--- DATA FOR REVIEW Enclosed Below ---
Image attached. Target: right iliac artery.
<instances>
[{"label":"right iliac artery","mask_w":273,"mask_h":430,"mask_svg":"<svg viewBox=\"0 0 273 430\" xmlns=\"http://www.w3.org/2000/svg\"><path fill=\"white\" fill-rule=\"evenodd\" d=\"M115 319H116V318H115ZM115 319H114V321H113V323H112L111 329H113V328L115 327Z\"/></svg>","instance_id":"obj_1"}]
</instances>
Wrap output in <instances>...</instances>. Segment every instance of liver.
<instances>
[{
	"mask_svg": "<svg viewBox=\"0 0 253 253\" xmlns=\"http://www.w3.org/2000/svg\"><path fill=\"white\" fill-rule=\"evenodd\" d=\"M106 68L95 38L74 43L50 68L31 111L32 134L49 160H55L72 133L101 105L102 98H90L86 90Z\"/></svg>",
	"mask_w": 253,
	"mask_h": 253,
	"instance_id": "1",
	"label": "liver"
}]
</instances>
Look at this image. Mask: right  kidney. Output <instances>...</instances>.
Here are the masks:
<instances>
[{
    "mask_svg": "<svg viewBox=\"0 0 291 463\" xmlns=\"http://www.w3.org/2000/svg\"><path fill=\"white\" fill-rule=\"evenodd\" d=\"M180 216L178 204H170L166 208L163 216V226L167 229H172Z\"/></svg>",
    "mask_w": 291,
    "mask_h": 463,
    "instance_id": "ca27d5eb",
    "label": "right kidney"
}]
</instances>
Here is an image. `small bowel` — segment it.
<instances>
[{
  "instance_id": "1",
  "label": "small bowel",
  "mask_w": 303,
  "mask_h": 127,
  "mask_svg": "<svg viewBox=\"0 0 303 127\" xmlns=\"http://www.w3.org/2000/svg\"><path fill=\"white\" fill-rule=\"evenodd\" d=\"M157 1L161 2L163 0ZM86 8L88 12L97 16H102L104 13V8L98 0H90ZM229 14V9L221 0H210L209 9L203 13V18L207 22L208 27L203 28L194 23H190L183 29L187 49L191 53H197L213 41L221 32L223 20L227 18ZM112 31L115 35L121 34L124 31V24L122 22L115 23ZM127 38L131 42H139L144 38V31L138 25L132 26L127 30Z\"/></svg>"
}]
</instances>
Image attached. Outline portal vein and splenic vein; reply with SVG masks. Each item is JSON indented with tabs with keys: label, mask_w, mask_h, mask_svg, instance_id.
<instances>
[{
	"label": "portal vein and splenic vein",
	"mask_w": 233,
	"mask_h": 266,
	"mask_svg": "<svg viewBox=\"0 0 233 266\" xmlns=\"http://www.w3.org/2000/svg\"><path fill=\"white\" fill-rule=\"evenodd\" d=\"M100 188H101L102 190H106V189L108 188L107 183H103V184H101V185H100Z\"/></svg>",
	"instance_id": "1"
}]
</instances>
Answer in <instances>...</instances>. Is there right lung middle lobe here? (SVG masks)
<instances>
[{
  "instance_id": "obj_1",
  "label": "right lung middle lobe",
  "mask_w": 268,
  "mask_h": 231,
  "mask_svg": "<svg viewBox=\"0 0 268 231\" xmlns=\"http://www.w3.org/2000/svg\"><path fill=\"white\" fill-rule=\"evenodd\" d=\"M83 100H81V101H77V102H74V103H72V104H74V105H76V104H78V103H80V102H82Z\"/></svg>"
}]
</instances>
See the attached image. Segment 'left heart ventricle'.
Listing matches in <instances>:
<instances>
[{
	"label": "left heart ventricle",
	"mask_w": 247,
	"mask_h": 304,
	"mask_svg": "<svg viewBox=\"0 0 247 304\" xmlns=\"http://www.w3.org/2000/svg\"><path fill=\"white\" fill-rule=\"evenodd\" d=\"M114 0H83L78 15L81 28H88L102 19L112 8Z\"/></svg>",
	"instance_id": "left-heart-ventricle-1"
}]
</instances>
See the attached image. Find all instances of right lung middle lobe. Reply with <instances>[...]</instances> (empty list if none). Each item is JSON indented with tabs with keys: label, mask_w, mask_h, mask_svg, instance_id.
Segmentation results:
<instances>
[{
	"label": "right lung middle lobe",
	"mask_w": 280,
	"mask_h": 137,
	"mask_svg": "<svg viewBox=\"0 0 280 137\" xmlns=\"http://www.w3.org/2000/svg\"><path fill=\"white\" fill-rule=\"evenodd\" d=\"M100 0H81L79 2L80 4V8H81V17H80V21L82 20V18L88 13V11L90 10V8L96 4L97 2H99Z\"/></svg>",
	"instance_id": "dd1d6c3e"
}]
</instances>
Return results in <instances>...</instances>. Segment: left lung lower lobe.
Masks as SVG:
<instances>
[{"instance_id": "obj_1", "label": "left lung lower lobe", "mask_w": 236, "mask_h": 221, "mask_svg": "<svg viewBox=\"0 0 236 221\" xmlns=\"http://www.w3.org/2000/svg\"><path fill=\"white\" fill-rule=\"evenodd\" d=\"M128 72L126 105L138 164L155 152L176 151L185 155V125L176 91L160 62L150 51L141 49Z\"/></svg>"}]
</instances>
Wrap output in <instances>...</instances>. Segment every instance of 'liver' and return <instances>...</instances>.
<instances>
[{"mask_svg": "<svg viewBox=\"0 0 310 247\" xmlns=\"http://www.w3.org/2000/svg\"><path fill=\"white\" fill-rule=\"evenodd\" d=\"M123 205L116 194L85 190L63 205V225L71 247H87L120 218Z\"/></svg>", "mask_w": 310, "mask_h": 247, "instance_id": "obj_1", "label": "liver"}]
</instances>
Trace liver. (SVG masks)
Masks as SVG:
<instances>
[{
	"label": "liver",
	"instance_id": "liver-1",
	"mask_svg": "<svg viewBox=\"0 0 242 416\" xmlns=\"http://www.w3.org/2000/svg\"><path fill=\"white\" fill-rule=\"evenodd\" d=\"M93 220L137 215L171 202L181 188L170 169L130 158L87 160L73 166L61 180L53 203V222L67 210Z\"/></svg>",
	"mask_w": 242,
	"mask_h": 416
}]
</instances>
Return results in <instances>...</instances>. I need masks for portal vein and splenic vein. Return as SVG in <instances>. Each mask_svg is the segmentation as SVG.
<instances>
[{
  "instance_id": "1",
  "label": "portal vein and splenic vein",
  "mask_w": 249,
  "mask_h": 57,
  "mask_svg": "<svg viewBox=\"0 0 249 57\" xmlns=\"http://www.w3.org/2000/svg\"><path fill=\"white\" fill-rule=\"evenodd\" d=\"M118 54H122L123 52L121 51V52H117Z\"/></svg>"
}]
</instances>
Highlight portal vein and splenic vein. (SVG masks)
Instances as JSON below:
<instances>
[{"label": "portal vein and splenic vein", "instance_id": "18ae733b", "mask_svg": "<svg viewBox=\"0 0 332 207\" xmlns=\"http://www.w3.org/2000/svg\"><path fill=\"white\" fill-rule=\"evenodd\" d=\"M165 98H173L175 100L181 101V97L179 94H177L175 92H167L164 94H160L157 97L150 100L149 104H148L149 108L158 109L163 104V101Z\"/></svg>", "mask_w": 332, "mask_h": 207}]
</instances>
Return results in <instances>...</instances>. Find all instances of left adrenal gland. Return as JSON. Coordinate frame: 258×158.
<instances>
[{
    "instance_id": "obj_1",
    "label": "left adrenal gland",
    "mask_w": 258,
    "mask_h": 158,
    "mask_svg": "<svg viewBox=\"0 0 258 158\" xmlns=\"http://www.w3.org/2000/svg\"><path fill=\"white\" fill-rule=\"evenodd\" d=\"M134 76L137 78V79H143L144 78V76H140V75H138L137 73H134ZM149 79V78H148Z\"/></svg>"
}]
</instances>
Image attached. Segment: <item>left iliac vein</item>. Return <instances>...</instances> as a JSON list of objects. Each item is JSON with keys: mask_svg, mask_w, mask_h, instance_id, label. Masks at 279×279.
--- End of Enclosed DATA FOR REVIEW ---
EXERCISE: Each line above must be reproduced exactly.

ANSWER:
Image attached. Target: right iliac artery.
<instances>
[{"label":"right iliac artery","mask_w":273,"mask_h":430,"mask_svg":"<svg viewBox=\"0 0 273 430\" xmlns=\"http://www.w3.org/2000/svg\"><path fill=\"white\" fill-rule=\"evenodd\" d=\"M115 319H116V318H115ZM115 319H114V321H113V323H112L111 329H113V328L115 327Z\"/></svg>","instance_id":"obj_1"}]
</instances>
Wrap output in <instances>...</instances>. Segment every instance of liver.
<instances>
[{
	"mask_svg": "<svg viewBox=\"0 0 253 253\" xmlns=\"http://www.w3.org/2000/svg\"><path fill=\"white\" fill-rule=\"evenodd\" d=\"M106 68L95 38L74 43L50 68L31 111L32 134L49 160H55L72 133L101 105L102 98H90L86 90Z\"/></svg>",
	"mask_w": 253,
	"mask_h": 253,
	"instance_id": "1",
	"label": "liver"
}]
</instances>
Look at this image. Mask: right  kidney. Output <instances>...</instances>.
Here are the masks:
<instances>
[{
    "mask_svg": "<svg viewBox=\"0 0 291 463\" xmlns=\"http://www.w3.org/2000/svg\"><path fill=\"white\" fill-rule=\"evenodd\" d=\"M180 216L178 204H170L166 208L163 216V226L167 229H172Z\"/></svg>",
    "mask_w": 291,
    "mask_h": 463,
    "instance_id": "ca27d5eb",
    "label": "right kidney"
}]
</instances>
Here is an image. `small bowel` — segment it.
<instances>
[{
  "instance_id": "1",
  "label": "small bowel",
  "mask_w": 303,
  "mask_h": 127,
  "mask_svg": "<svg viewBox=\"0 0 303 127\" xmlns=\"http://www.w3.org/2000/svg\"><path fill=\"white\" fill-rule=\"evenodd\" d=\"M157 1L161 2L163 0ZM86 8L88 12L97 16H102L104 13V8L98 0H90ZM229 14V9L221 0H210L209 9L203 13V18L207 22L208 27L203 28L194 23H190L183 29L187 49L191 53H197L213 41L221 32L223 20L227 18ZM112 31L115 35L121 34L124 31V24L122 22L115 23ZM127 38L131 42H139L144 38V31L138 25L132 26L127 30Z\"/></svg>"
}]
</instances>
Image attached. Outline portal vein and splenic vein; reply with SVG masks. Each item is JSON indented with tabs with keys: label, mask_w, mask_h, mask_svg, instance_id.
<instances>
[{
	"label": "portal vein and splenic vein",
	"mask_w": 233,
	"mask_h": 266,
	"mask_svg": "<svg viewBox=\"0 0 233 266\" xmlns=\"http://www.w3.org/2000/svg\"><path fill=\"white\" fill-rule=\"evenodd\" d=\"M100 188H101L102 190H106V189L108 188L107 183H103V184H101V185H100Z\"/></svg>",
	"instance_id": "1"
}]
</instances>
Answer in <instances>...</instances>. Is there right lung middle lobe here? (SVG masks)
<instances>
[{
  "instance_id": "obj_1",
  "label": "right lung middle lobe",
  "mask_w": 268,
  "mask_h": 231,
  "mask_svg": "<svg viewBox=\"0 0 268 231\" xmlns=\"http://www.w3.org/2000/svg\"><path fill=\"white\" fill-rule=\"evenodd\" d=\"M83 100H81V101H77V102H74V103H72V104H74V105H76V104H78V103H80V102H82Z\"/></svg>"
}]
</instances>
See the attached image. Segment 'left heart ventricle'.
Listing matches in <instances>:
<instances>
[{
	"label": "left heart ventricle",
	"mask_w": 247,
	"mask_h": 304,
	"mask_svg": "<svg viewBox=\"0 0 247 304\" xmlns=\"http://www.w3.org/2000/svg\"><path fill=\"white\" fill-rule=\"evenodd\" d=\"M114 0H83L78 15L81 28H88L102 19L112 8Z\"/></svg>",
	"instance_id": "left-heart-ventricle-1"
}]
</instances>
See the attached image. Find all instances of right lung middle lobe. Reply with <instances>[...]</instances> (empty list if none). Each item is JSON indented with tabs with keys: label, mask_w, mask_h, mask_svg, instance_id.
Segmentation results:
<instances>
[{
	"label": "right lung middle lobe",
	"mask_w": 280,
	"mask_h": 137,
	"mask_svg": "<svg viewBox=\"0 0 280 137\" xmlns=\"http://www.w3.org/2000/svg\"><path fill=\"white\" fill-rule=\"evenodd\" d=\"M100 0H81L79 2L80 4V8H81V17H80V21L82 20V18L88 13V11L90 10V8L96 4L97 2H99Z\"/></svg>",
	"instance_id": "dd1d6c3e"
}]
</instances>
Return results in <instances>...</instances>. Segment: left lung lower lobe.
Masks as SVG:
<instances>
[{"instance_id": "obj_1", "label": "left lung lower lobe", "mask_w": 236, "mask_h": 221, "mask_svg": "<svg viewBox=\"0 0 236 221\" xmlns=\"http://www.w3.org/2000/svg\"><path fill=\"white\" fill-rule=\"evenodd\" d=\"M128 72L126 105L138 164L155 152L176 151L185 155V125L176 91L160 62L150 51L141 49Z\"/></svg>"}]
</instances>
Wrap output in <instances>...</instances>. Segment every instance of 'liver' and return <instances>...</instances>.
<instances>
[{"mask_svg": "<svg viewBox=\"0 0 310 247\" xmlns=\"http://www.w3.org/2000/svg\"><path fill=\"white\" fill-rule=\"evenodd\" d=\"M123 205L116 194L85 190L63 205V225L71 247H87L120 218Z\"/></svg>", "mask_w": 310, "mask_h": 247, "instance_id": "obj_1", "label": "liver"}]
</instances>
Trace liver. (SVG masks)
Masks as SVG:
<instances>
[{
	"label": "liver",
	"instance_id": "liver-1",
	"mask_svg": "<svg viewBox=\"0 0 242 416\" xmlns=\"http://www.w3.org/2000/svg\"><path fill=\"white\" fill-rule=\"evenodd\" d=\"M93 220L137 215L171 202L181 188L170 169L130 158L87 160L73 166L61 180L53 203V222L67 210Z\"/></svg>",
	"mask_w": 242,
	"mask_h": 416
}]
</instances>
Return results in <instances>...</instances>. I need masks for portal vein and splenic vein. Return as SVG in <instances>. Each mask_svg is the segmentation as SVG.
<instances>
[{
  "instance_id": "1",
  "label": "portal vein and splenic vein",
  "mask_w": 249,
  "mask_h": 57,
  "mask_svg": "<svg viewBox=\"0 0 249 57\" xmlns=\"http://www.w3.org/2000/svg\"><path fill=\"white\" fill-rule=\"evenodd\" d=\"M118 54H122L123 52L121 51V52H117Z\"/></svg>"
}]
</instances>
Highlight portal vein and splenic vein. (SVG masks)
Instances as JSON below:
<instances>
[{"label": "portal vein and splenic vein", "instance_id": "18ae733b", "mask_svg": "<svg viewBox=\"0 0 332 207\" xmlns=\"http://www.w3.org/2000/svg\"><path fill=\"white\" fill-rule=\"evenodd\" d=\"M165 98H173L175 100L181 101V97L179 94H177L175 92H167L164 94H160L157 97L150 100L149 104H148L149 108L158 109L163 104V101Z\"/></svg>", "mask_w": 332, "mask_h": 207}]
</instances>
Return results in <instances>...</instances>. Find all instances of left adrenal gland. Return as JSON. Coordinate frame: 258×158.
<instances>
[{
    "instance_id": "obj_1",
    "label": "left adrenal gland",
    "mask_w": 258,
    "mask_h": 158,
    "mask_svg": "<svg viewBox=\"0 0 258 158\" xmlns=\"http://www.w3.org/2000/svg\"><path fill=\"white\" fill-rule=\"evenodd\" d=\"M134 76L137 78V79H143L144 78V76H140V75H138L137 73H134ZM149 79V78H148Z\"/></svg>"
}]
</instances>
Image attached. Segment: <item>left iliac vein</item>. Return <instances>...</instances> as a JSON list of objects. Each item is JSON with keys: mask_svg, mask_w, mask_h, instance_id, label. Masks at 279×279.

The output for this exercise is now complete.